On thing that’s been on my mind occasionally lately is my chosen profession, or rather, lack of one. The direction I’m heading in Engineering offers security and challenges and possible happiness/interest in my job. Another direction is looking… interesting though. Remember you said you always thought I’d be a teacher? Well, with the teaching experiences I’m having here and something that was said in a talk I heard recently, believe it or not, I’m considering that for the first time in years. That "something in a talk" was about your students building your buildings and healing your patients. But if I was to teach, who? where? I find it easier to teach people my own age right now, so should I be a professor? But that requires a doctorate. In what? I’ve had an awful hankering to write lately. But I don’t dare do that full time. So do I teach English? I know I just shouldn’t worry about it out here, but it’s a habit of mine – looking to the future, "never his mind on where he was, what he was doing." (Yoda, to Ben about Luke, Empire Strikes Back)

I asked T what kind of person I was to make the decision easier, but all she had to offer was criticism, so… (Yeah, she’s changing. I’m not sure what to think.) What am I, mom? Am I a people person? Am I really creative? Do I have the work ethic to get a solid degree in Engineering? I’m learning to work harder, but also to broaden my mind, possibly beyond what I may consider a confining, "logical" profession. Argh! I wish missionary work made money. Then at least I wouldn’t have to decide.

For now, I’m fat and happy (fat only in the spiritual sense). Just finished making a Christmas tape w/ Bing Crosby, John Denver, Mormon Tab, and the works. Even Gene Autry and Eartha Kitt ["Santa Baby"? On my mission? Shame on me]. And I’m eating my spontaneous M&C creation (a bit of mac, a bit of cheese, till it looks right – a BIG pot of it). Ahhh. A relaxing P-day at last. Only because the Assistant to the President said we couldn’t go to Birmingham as a district.

Christmas time is nice here too, it’s nice to know. A local radio station has a Santa sleigh drive down (pulled by a John Deere) every street in the area, blaring carols on loudspeakers and sending runners to the houses to collect money for charity. I took some pictures to prove to sis that he’s a world-wide thing.

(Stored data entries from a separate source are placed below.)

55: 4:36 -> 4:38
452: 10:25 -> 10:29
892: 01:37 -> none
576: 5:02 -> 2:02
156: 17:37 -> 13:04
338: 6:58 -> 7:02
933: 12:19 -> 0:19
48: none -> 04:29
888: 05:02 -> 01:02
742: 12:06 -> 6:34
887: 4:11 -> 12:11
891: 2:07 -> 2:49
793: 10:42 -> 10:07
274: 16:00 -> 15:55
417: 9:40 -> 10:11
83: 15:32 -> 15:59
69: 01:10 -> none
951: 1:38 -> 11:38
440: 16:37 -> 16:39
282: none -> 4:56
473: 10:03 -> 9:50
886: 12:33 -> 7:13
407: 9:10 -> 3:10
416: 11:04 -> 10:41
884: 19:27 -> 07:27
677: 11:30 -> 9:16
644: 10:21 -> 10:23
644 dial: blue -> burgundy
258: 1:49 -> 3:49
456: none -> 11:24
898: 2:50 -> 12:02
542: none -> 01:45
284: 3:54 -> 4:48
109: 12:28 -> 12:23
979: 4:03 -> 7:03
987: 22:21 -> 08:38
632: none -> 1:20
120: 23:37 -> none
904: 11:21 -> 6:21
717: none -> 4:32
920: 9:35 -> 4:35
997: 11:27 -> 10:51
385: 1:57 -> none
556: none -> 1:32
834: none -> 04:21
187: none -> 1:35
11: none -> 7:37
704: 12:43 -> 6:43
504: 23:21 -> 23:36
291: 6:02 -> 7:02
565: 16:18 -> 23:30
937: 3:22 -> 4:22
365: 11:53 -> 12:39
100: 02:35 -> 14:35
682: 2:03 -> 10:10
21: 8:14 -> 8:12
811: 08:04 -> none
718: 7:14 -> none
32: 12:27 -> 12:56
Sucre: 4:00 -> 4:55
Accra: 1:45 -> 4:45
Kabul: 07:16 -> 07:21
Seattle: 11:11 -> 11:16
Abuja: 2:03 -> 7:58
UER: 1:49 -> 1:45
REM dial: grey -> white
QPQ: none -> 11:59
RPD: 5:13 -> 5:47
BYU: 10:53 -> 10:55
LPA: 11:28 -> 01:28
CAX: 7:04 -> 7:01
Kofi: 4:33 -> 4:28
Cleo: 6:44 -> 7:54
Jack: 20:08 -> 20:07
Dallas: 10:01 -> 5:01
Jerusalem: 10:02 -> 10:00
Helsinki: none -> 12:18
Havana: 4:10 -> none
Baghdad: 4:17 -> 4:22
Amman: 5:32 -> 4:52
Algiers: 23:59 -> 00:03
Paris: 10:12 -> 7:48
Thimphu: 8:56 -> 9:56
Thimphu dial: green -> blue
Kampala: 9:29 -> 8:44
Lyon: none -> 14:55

Weird: had to use a flash at 4pm (sun sets at 3.30).

Hope you got the message that I’d like you to mail my US Christmas cards. A lot cheaper that way. And faster. I don’t know what you had in mind for Christmas presents or what have you, but suits are real cheap here. For the same price I got that dark suit (on sale), I can get the suit of my dreams (double-breasted, all wool) at regular price – cheaper when the January sales start. There’s so much to buy here. It’s a test for me, for sure. More music and clothes than… I don’t know, but it’s distracting. You’d love it too. The public markets (traveling) sell good stuff that’s actually in style and all. I’m so worldly. I’m glad I have a tight budget.

I should go. Doubt this’ll reach you by Christmas, actually. Hope all is Christmas-y.